You know all that stuff you read on the internet? What about the things SLT says which just don’t seem quite right? Well it is likely that you are not getting the full picture. Study at a higher levels will help to know who to believe and who is talking out their **se. This is particularly a problem in education which seems to be full of fads and false promises. Next time Neil from SLT asks you to incorporate Pose, Pause, Pounce and Bounce questioning into your lessons, take a moment. Do some research, start here. Continue until you find out where Neil got his facts from; ask him why he thinks this approach is appropriate if needs be. Use google scholar; its free, and reading the abstracts of academic literature should be enough to discover if Neil is talking edubabble. Just be aware the more you read the better informed you will be. Of course not many teachers have that much free time so there are a few short cuts. The Education Endowment Foundation’s toolkit is a great place to start. It takes into account, cost, evidence and impact of various interventions. Research Ed provides some influential opinions with easy to absorb videos. However, remember they are opinions and it is better to do your own research to be certain of how you want to approach the next ‘big thing’ in eduction.


My message.

To be clear studying an MSc has lead me to appreciate how difficult it is to be certain about anything in eduction. Questions about how to improve learning outcomes should be used alongside questions about what do we want students to learn. Also, is the curriculum relevant? Are students being taught to pass exams? Will students use anything they have learnt in school when they leave? What I am certain about is that most teachers have had enough of the next ‘big thing’. Classrooms should not be places where school leaders experiment with random pedagogy. Also teachers should not be expected to deliver the curriculum in a manner that has no proven effect on learning outcomes. Teachers teach the way they think works best and for them and actually it usually does. Only when ‘experts’ get involved that everything goes t*ts up. Nothing is worse for a teacher than going into a classroom and feeling like a content delivery robot.
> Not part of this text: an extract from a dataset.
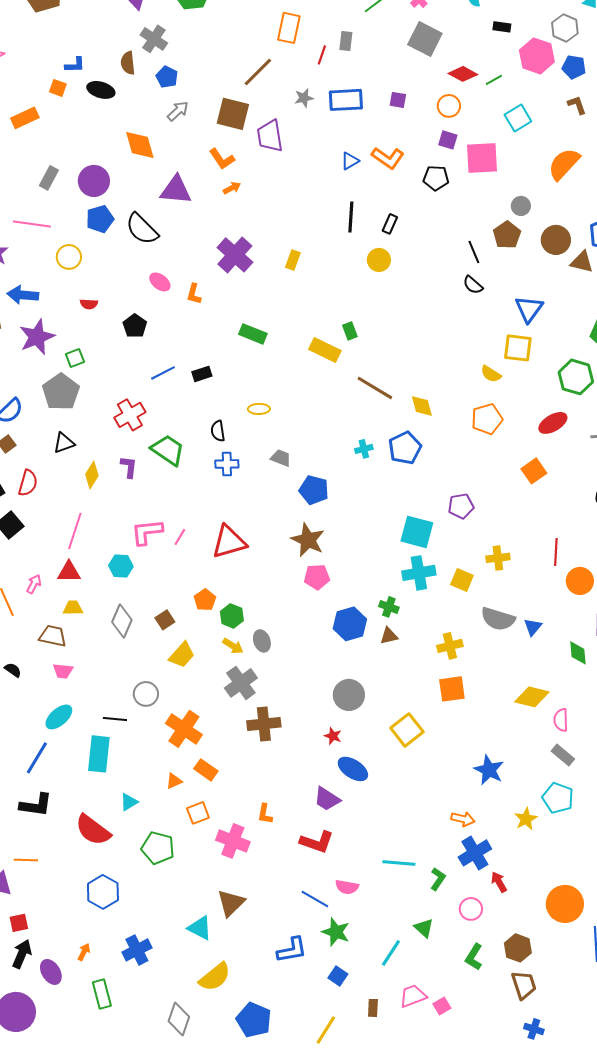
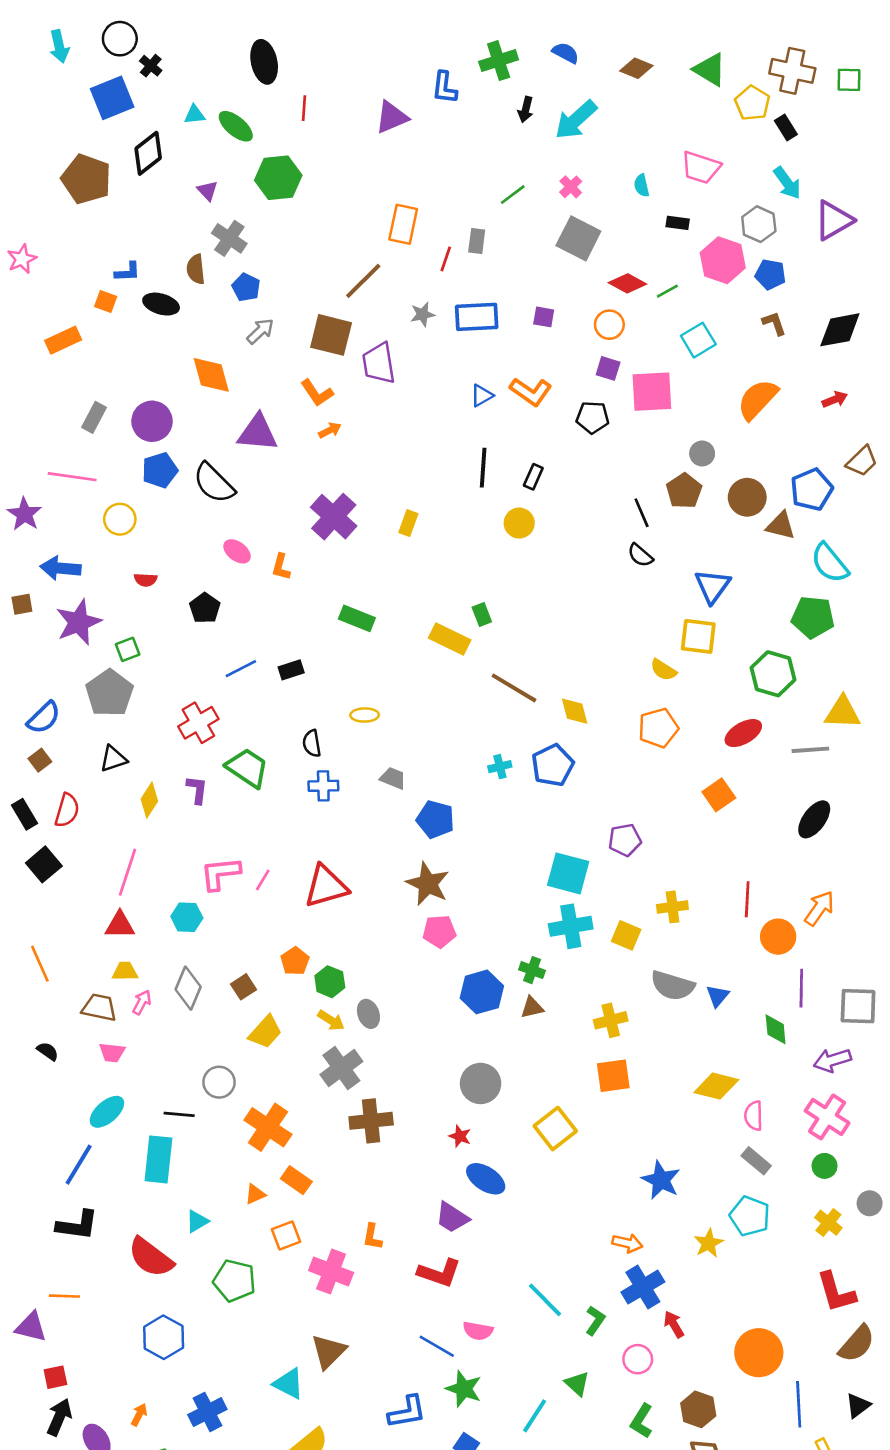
pink arrow: (34, 584) -> (142, 1002), moved
cyan line: (399, 863) -> (545, 1300), turned 40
Teachers should be the ones deciding what is best for their students, Neil should focus on what is best for his teachers.


Going forward.

Neil should not be pushing to get his performance management targets are met with school wide adoption of PPPB. However, he should be allowed a place to experiment with new pedagogies. This place should be somewhere academics are allowed to visit, take out a pen and paper and take measurements. Measurements do not involve sitting and recording if students were engaged in learning activities. Measurements involve recording the effects of an intervention on learning outcomes. Anyone who has tried to measure learning outcomes will know it is not a simple process (I know) but must be done to provide any meaningful evidence. Then, and only then, should teachers decide if the next big thing in education is worth paying attention to.